Friday 12 May 2023: The NRMA is renewing calls for a significant boost to random breath testing ahead of National Road Safety Week with a particular focus on regional NSW, where 71 per cent of the state’s 117 road deaths have occurred so far this year.
The NRMA’s calls for a strong focus on road safety come as Australians spend National Road Safety Week honouring the more than 1,200 people killed and 44,000 seriously injured on Australian roads each year.
NRMA patrol vehicles will be displaying yellow ribbons on their vehicles throughout the week from 14 to 21 May.
Across Australia, road trauma is the biggest killer among children under 15 and the second biggest killer of all Australians aged 15-24.
Last year, 36 of the 288 lives lost on NSW roads were in crashes involving alcohol and 26 of these were on regional roads.

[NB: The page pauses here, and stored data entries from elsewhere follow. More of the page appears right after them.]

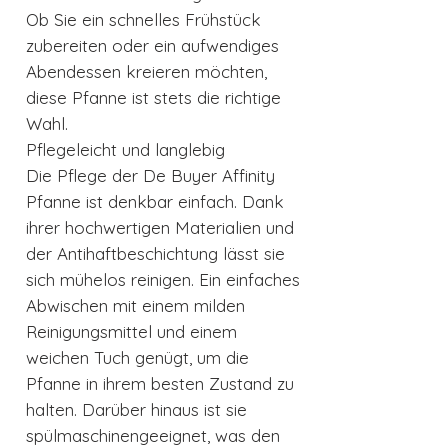
Ob Sie ein schnelles Frühstück
zubereiten oder ein aufwendiges
Abendessen kreieren möchten,
diese Pfanne ist stets die richtige
Wahl.
Pflegeleicht und langlebig
Die Pflege der De Buyer Affinity
Pfanne ist denkbar einfach. Dank
ihrer hochwertigen Materialien und
der Antihaftbeschichtung lässt sie
sich mühelos reinigen. Ein einfaches
Abwischen mit einem milden
Reinigungsmittel und einem
weichen Tuch genügt, um die
Pfanne in ihrem besten Zustand zu
halten. Darüber hinaus ist sie
spülmaschinengeeignet, was den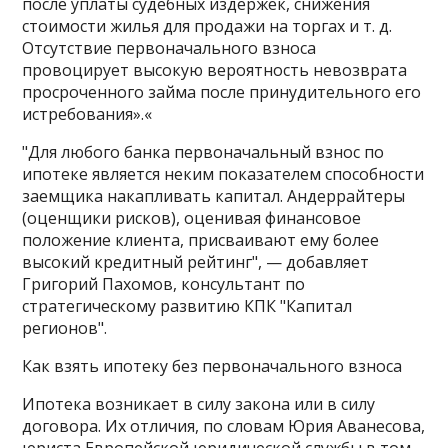
после уплаты судебных издержек, снижения
стоимости жилья для продажи на торгах и т. д.
Отсутствие первоначального взноса
провоцирует высокую вероятность невозврата
просроченного займа после принудительного его
истребования».«
"Для любого банка первоначальный взнос по
ипотеке является неким показателем способности
заемщика накапливать капитал. Андеррайтеры
(оценщики рисков), оценивая финансовое
положение клиента, присваивают ему более
высокий кредитный рейтинг", — добавляет
Григорий Пахомов, консультант по
стратегическому развитию КПК "Капитал
регионов".
Как взять ипотеку без первоначального взноса
Ипотека возникает в силу закона или в силу
договора. Их отличия, по словам Юрия Аванесова,
юриста Европейской юридической службы в том,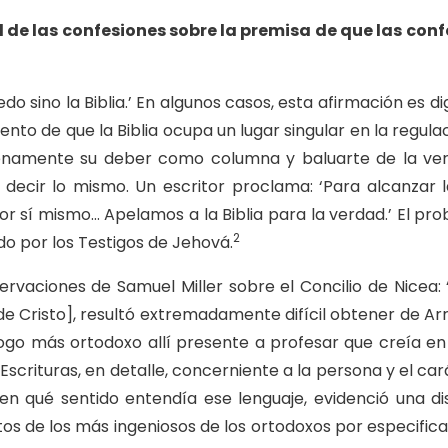
 de las confesiones sobre la premisa de que las con
do sino la Biblia.’ En algunos casos, esta afirmación es
 de que la Biblia ocupa un lugar singular en la regulació
lenamente su deber como columna y baluarte de la ver
 decir lo mismo. Un escritor proclama: ‘Para alcanzar 
r sí mismo… Apelamos a la Biblia para la verdad.’ El pr
2
o por los Testigos de Jehová.
ervaciones de Samuel Miller sobre el Concilio de Nicea:
 de Cristo], resultó extremadamente difícil obtener de Arri
go más ortodoxo allí presente a profesar que creía en l
Escrituras, en detalle, concerniente a la persona y el c
en qué sentido entendía ese lenguaje, evidenció una di
tos de los más ingeniosos de los ortodoxos por especificar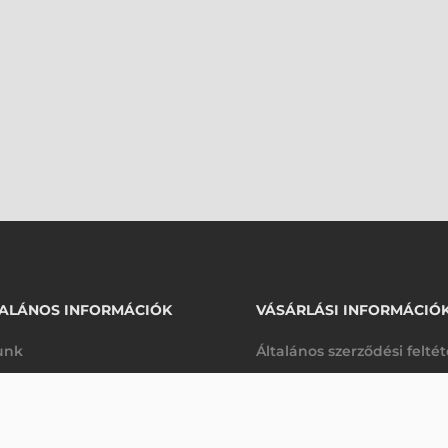
ALÁNOS INFORMÁCIÓK
VÁSÁRLÁSI INFORMÁCIÓ
unk
Általános szerződési felté
rhetőségek
Adatkezelési tájékoztató
arancia
Szállítási és fizetési feltét
K
Jogi nyilatkozat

NRMA Road Safety Expert Dimitra Vlahomitros said alcohol was one of the leading preventable contributors to crashes on our roads with one in every eight crashes involving alcohol.

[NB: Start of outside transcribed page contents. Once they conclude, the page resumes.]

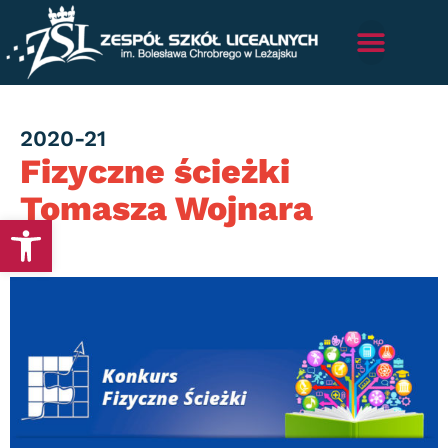
Category
2020-21
Fizyczne ścieżki
Tomasza Wojnara
Otwórz pasek narzędzi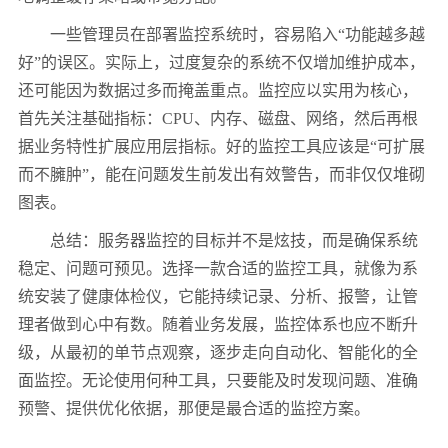
一些管理员在部署监控系统时，容易陷入“功能越多越
好”的误区。实际上，过度复杂的系统不仅增加维护成本，
还可能因为数据过多而掩盖重点。监控应以实用为核心，
首先关注基础指标：CPU、内存、磁盘、网络，然后再根
据业务特性扩展应用层指标。好的监控工具应该是“可扩展
而不臃肿”，能在问题发生前发出有效警告，而非仅仅堆砌
图表。
总结：服务器监控的目标并不是炫技，而是确保系统
稳定、问题可预见。选择一款合适的监控工具，就像为系
统安装了健康体检仪，它能持续记录、分析、报警，让管
理者做到心中有数。随着业务发展，监控体系也应不断升
级，从最初的单节点观察，逐步走向自动化、智能化的全
面监控。无论使用何种工具，只要能及时发现问题、准确
预警、提供优化依据，那便是最合适的监控方案。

“We want to see a downward trend in road deaths and serious injuries in NSW and we need a stronger focus on drink driving and other causal behaviors,” Ms Vlahomitros said.
“We need to continue to crack down on speed, fatigue and all other forms of bad driver behavior. Police resourcing needs to be enhanced across those areas, especially in regional NSW, where over 70 per cent of deaths occur.

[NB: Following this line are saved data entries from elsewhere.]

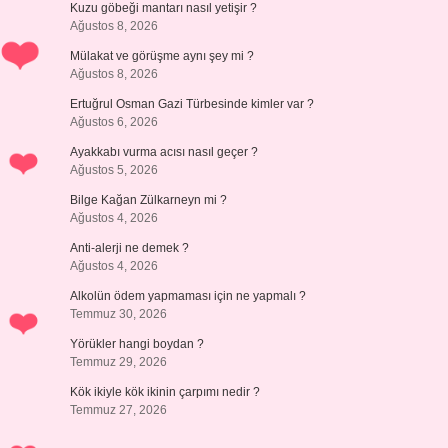
Kuzu göbeği mantarı nasıl yetişir ?
Ağustos 8, 2026
Mülakat ve görüşme aynı şey mi ?
Ağustos 8, 2026
Ertuğrul Osman Gazi Türbesinde kimler var ?
Ağustos 6, 2026
Ayakkabı vurma acısı nasıl geçer ?
Ağustos 5, 2026
Bilge Kağan Zülkarneyn mi ?
Ağustos 4, 2026
Anti-alerji ne demek ?
Ağustos 4, 2026
Alkolün ödem yapmaması için ne yapmalı ?
Temmuz 30, 2026
Yörükler hangi boydan ?
Temmuz 29, 2026
Kök ikiyle kök ikinin çarpımı nedir ?
Temmuz 27, 2026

“This includes an immediate increase of RBTs to represent at least 1.1 tests per licence holder each year, or over seven million RBTs each year based on 2021 licence holder figures.
“RBT has been a critical component of combatting drink driving for more than 40 years. While drink driving is no longer socially acceptable in our community, it continues to be a major road safe-ty issue and warrants further enforcement.”